Something else that I struggle with is a fear of harming others. When I express that happy-hyper-intense enthusiasm, I feel so joyful! But I also find myself regretting it. I feel like I'm being too intense and overwhelming others or annoying them. I don't want to hurt them :( It's that a outrance modality - all or nothing, isshoykenmei, with all one's heart. It doesn't really have a volume control. It's either quiet or loud. As a kid, I didn't know how to control this and I would run, crawl, go everywhere! As a teenager, I took that energy into the realm of research, reading, writing, and drawing. Now as an adult I get to choose. What do I do with all of this energy/fear/joy?

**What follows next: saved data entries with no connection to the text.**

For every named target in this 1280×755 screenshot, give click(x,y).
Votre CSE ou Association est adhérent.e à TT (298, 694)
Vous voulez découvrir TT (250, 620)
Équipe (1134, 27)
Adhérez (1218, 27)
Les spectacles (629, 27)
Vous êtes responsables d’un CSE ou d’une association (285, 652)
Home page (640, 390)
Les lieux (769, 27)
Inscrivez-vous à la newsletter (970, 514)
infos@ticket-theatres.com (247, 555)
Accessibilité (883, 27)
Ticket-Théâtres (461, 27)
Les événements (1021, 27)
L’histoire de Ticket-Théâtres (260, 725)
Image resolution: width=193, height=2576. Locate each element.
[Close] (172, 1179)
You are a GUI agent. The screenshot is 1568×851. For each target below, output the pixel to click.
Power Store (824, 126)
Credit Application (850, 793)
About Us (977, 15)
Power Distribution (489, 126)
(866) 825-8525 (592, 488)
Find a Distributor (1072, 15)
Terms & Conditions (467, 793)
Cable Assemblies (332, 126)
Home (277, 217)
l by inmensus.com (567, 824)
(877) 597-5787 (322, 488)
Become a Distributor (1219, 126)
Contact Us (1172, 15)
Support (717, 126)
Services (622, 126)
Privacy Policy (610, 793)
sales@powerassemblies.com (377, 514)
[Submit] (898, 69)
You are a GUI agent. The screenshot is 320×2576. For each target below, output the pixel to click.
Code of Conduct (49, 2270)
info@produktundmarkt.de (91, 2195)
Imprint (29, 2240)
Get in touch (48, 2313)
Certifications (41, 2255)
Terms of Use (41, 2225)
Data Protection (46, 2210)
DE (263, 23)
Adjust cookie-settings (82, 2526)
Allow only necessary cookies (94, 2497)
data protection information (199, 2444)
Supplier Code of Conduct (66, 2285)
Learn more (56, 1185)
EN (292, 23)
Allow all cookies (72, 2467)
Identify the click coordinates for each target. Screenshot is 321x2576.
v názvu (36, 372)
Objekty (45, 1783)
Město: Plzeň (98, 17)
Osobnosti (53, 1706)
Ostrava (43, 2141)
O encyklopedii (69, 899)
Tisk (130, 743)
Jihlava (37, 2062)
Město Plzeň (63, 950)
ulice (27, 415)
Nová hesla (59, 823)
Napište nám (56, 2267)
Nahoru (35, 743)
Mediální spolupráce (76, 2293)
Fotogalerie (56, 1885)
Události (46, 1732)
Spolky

We learned on Sunday that Abram took his thoughts and feelings to God (Genesis 15). I'm trying to do that. <3 In order to take them to God, the first step is to recognize and acknowledge them. That can be hard when one's mind or body is moving at a mile-a-minute. It can feel like I have no idea how I feel or what I'm thinking. The past two years, I've been doing a lot of journaling, sitting with my feelings, and reading other people express and process their feelings. I'm learning that it's ok to feel the feelings. By facing them, I allow them to be acknowledged, brought before the Lord, and released. I'm still learning - just today I was dreading a meeting where I knew it would be a bit confrontational. Ugh, do I have to? But I faced it and tried to stay level-headed and clear and pursue the right track for our institution. I didn't like it (I still don't like it) but I am standing. And now it's past. The dread is still lurking in the back of my chest, but I survived! The Lord will make me stand.
"Now it is God who makes both us and you stand firm in Christ." 2 Corinthians 1:21
Praise be to God <3
Lord, I feel hyper like a weasel. I feel curious and burnt out, giddy with enthusiasm, focused and yet confused and fearful. Please guide me each day to walk with You. Please help me to feel safe to express my heart and mind with You, to praise You for Your power and beauty. Help me to see little expressions of You in Your Creation and to see Your eternal Truth in Your Word. Help me to learn self-control, that fruit of the Spirit that is particularly hard for me. Help me to be honest, courageous, and to become a growing reflection of You.